A hipótese em aberto das sanções a Portugal exige um consenso de todo o país para rejeitar a humilhação, defendeu a deputada bloquista Mariana Mortágua.
Foto Paulete Matos

Os ministros das Finanças europeus deram seguimento à recomendação da Comissão que atesta o incumprimento das metas orçamentais em 2015, mantendo aberta a hipótese da aplicação de sanções a Portugal e a Espanha.

Para a deputada Mariana Mortágua, o governo só pode rejeitar as sanções, usando todos os meios ao seu dispor. “O mais importante é que o país se una para conseguir contrariar e impedir esta aplicação de sanções que é injusta e humilhante”, defendeu Mariana Mortágua, lembrando que essa eventual decisão “é discricionária: vários países incumpriram com as regras que Portugal incumpriu e nunca foram sancionados.
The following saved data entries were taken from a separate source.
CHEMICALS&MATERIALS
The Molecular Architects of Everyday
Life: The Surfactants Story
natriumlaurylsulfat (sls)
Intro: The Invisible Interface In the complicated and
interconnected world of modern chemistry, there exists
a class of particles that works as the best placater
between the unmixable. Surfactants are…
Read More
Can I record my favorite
É um ataque a Portugal, é um ataque às pessoas que sofreram em Portugal, é uma humilhação para o país que nós não podemos aceitar”.
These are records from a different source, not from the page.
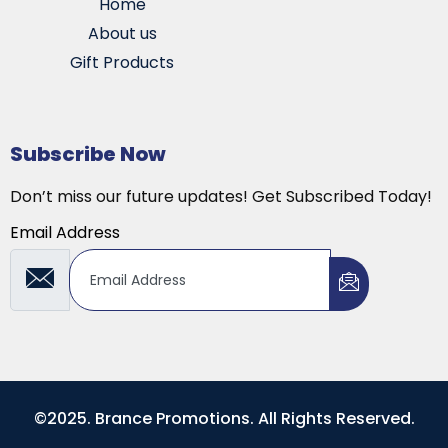
Home
About us
Gift Products
Subscribe Now
Don’t miss our future updates! Get Subscribed Today!
Email Address
©2025. Brance Promotions. All Rights Reserved.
“Não podemos aceitar que depois de quatro anos de experiência radical em Portugal, venha agora a Comissão Europeia sancionar um país que lhe obedeceu cegamente, porque teve um governo que infelizmente não foi capaz de defender os portugueses e as pessoas que vivem neste país”, prosseguiu a deputada do Bloco de Esquerda, acusando a Comissão Europeia de ter perdido a credibilidade e querer agora “usar Portugal apenas para reforçar uma autoridade que está a perder por todas as decisões erradas que tomou no passado e que está a tomar no presente”.
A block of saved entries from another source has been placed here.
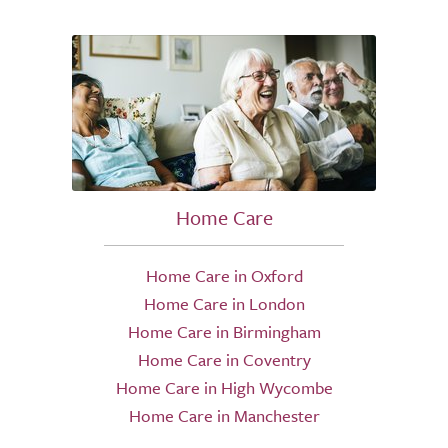
Home Care
Home Care in Oxford
Home Care in London
Home Care in Birmingham
Home Care in Coventry
Home Care in High Wycombe
Home Care in Manchester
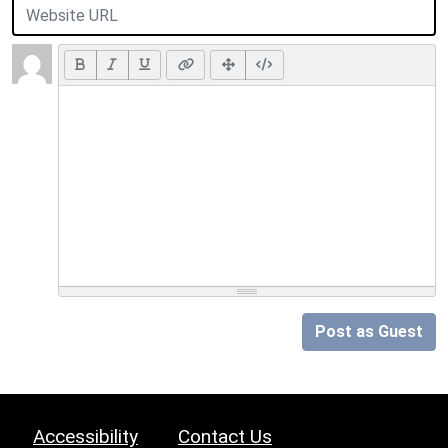
Post as Guest
Accessibility
Contact Us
"Sanção zero é uma farsa e uma humilhação ao país"

"Eu penso que acabou o tempo de Portugal ser a cobaia da Comissão Europeia", declarou Mariana Mortágua aos jornalistas. Questionada sobre a hipótese da aplicação de uma “sanção zero”, a deputada respondeu que essa sanção, “embora não tenha efeitos monetários ou pecuniários, é uma humilhação ao país. É a Comissão Europeia a dizer ‘eu estou a sancionar-te apenas para te humilhar’. É uma farsa e é tão inaceitável como qualquer outra forma de sanção”. “Não podemos aceitar a disciplina pela humilhação. Não é assim que a Europa se constrói”, concluiu.

Mariana Mortágua insistiu ainda que o eleitorado deve ser chamado a pronunciar-se em caso de aplicação de sanções. “Se as sanções forem em frente, achamos que é legítimo referendar o mecanismo que está a impor sanções. Se todo o país tem um consenso para rejeitar sanções, então porque é que o país não pode falar sobre o tratado que impõe as sanções?”